Centuries before zinc was discovered in the metallic form, its ores were used for making brass and zinccompounds and also for healing wounds and sore eyes. It is believed that the Romans first made brass in the time of Augustus (20 B.C. – 14 A.D.). In the 13th century Marco Polo described the manufacture of zinc oxide in Persia.
By 1374, zinc was recognized in India as a new metal – the 8th metal known to man at that time. At Zawar, India, both zinc metal and zinc oxide were produced from the 12th to the 16th century. Zinc metal was used to make brass, and zinc oxide served medical purposes.
From India, zinc manufacturing moved to China in the 17th century where it developed as an industry to supply the needs of the brass industry.

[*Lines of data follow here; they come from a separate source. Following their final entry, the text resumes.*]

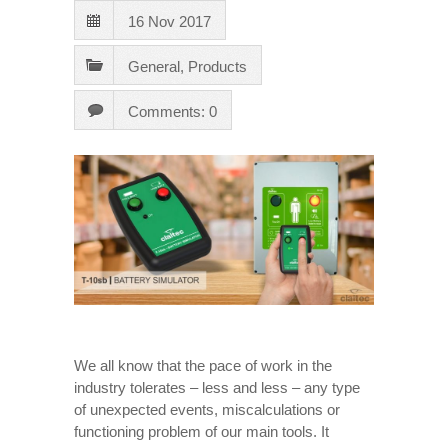
16 Nov 2017
General
,
Products
Comments: 0
We all know that the pace of work in the
industry tolerates – less and less – any type
of unexpected events, miscalculations or
functioning problem of our main tools. It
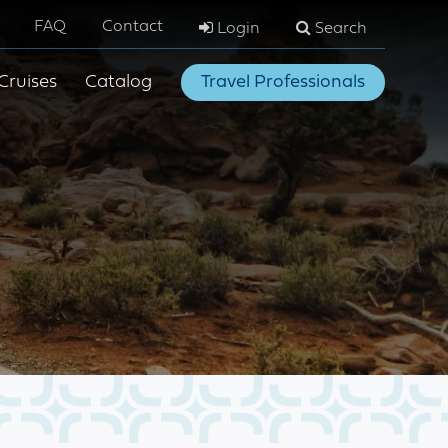
FAQ
Contact
Login
Search
Cruises
Catalog
Travel Professionals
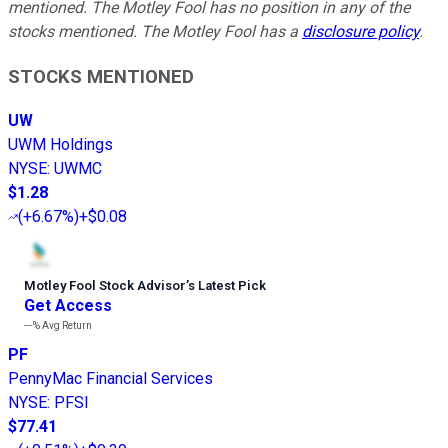
mentioned. The Motley Fool has no position in any of the
stocks mentioned. The Motley Fool has a
disclosure policy
.
STOCKS MENTIONED
UW
UWM Holdings
NYSE
:
UWMC
$1.28
(
+6.67%
)
+$0.08
Motley Fool Stock Advisor
’
s Latest Pick
Get Access
---%
Avg Return
PF
PennyMac Financial Services
NYSE
:
PFSI
$77.41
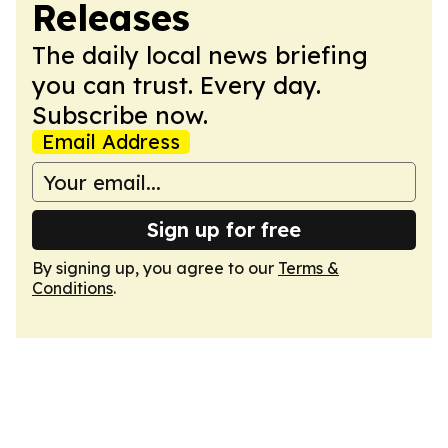
Releases
The daily local news briefing
you can trust. Every day.
Subscribe now.
Email Address
Sign up for free
By signing up, you agree to our
Terms &
Conditions
.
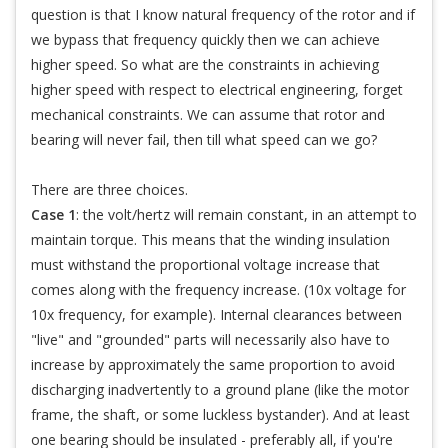
question is that I know natural frequency of the rotor and if
we bypass that frequency quickly then we can achieve
higher speed. So what are the constraints in achieving
higher speed with respect to electrical engineering, forget
mechanical constraints. We can assume that rotor and
bearing will never fail, then till what speed can we go?
There are three choices.
Case 1
: the volt/hertz will remain constant, in an attempt to
maintain torque. This means that the winding insulation
must withstand the proportional voltage increase that
comes along with the frequency increase. (10x voltage for
10x frequency, for example). Internal clearances between
"live" and "grounded" parts will necessarily also have to
increase by approximately the same proportion to avoid
discharging inadvertently to a ground plane (like the motor
frame, the shaft, or some luckless bystander). And at least
one bearing should be insulated - preferably all, if you're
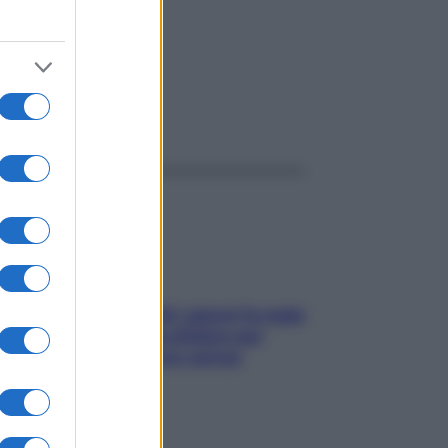
ggi anche
Doccia, lavarsi tutti i giorni fa male
alla pelle? I miti da sfatare per
proteggerla davvero senza
stressarla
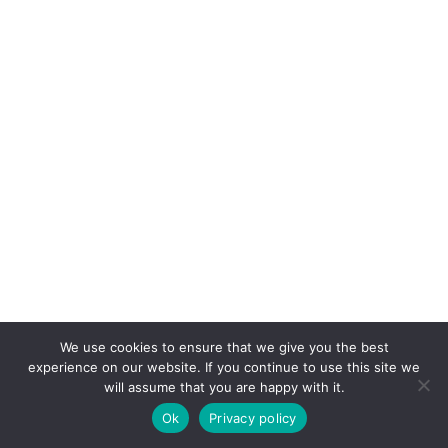
We use cookies to ensure that we give you the best
experience on our website. If you continue to use this site we
will assume that you are happy with it.
Ok
Privacy policy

Zinc was recognized in Europe as a separate metal in the 16th century when Agricola (1490 – 1555) observed when a metal called “zincum”, produced in Silesia and Paracelsus (1493 – 1541), stated clearly that “zincum” was a new metal. In 1743, the first European zinc smelter was established in Bristol in the United Kingdom using a vertical retort procedure. A major technological improvement was achieved with the development of the horizontal retort process in Germany which led to the erection of smelting works in Silesia, Liege, Belgium and Aachen, the Rhineland and the Ruhr areas in Germany. In 1836 hot-dip galvanizing, the oldest anti-corrosion process, was introduced in France. Zinc production in the United States started in 1850.
For about 500 years zinc was produced from its oxide ores before the more abundant sulfides became the major source of supply. On the technological side, there was a drastic change in 1916 when the electrolytic process was introduced on a large scale replacing the pyrometallurgical process as the dominating production method.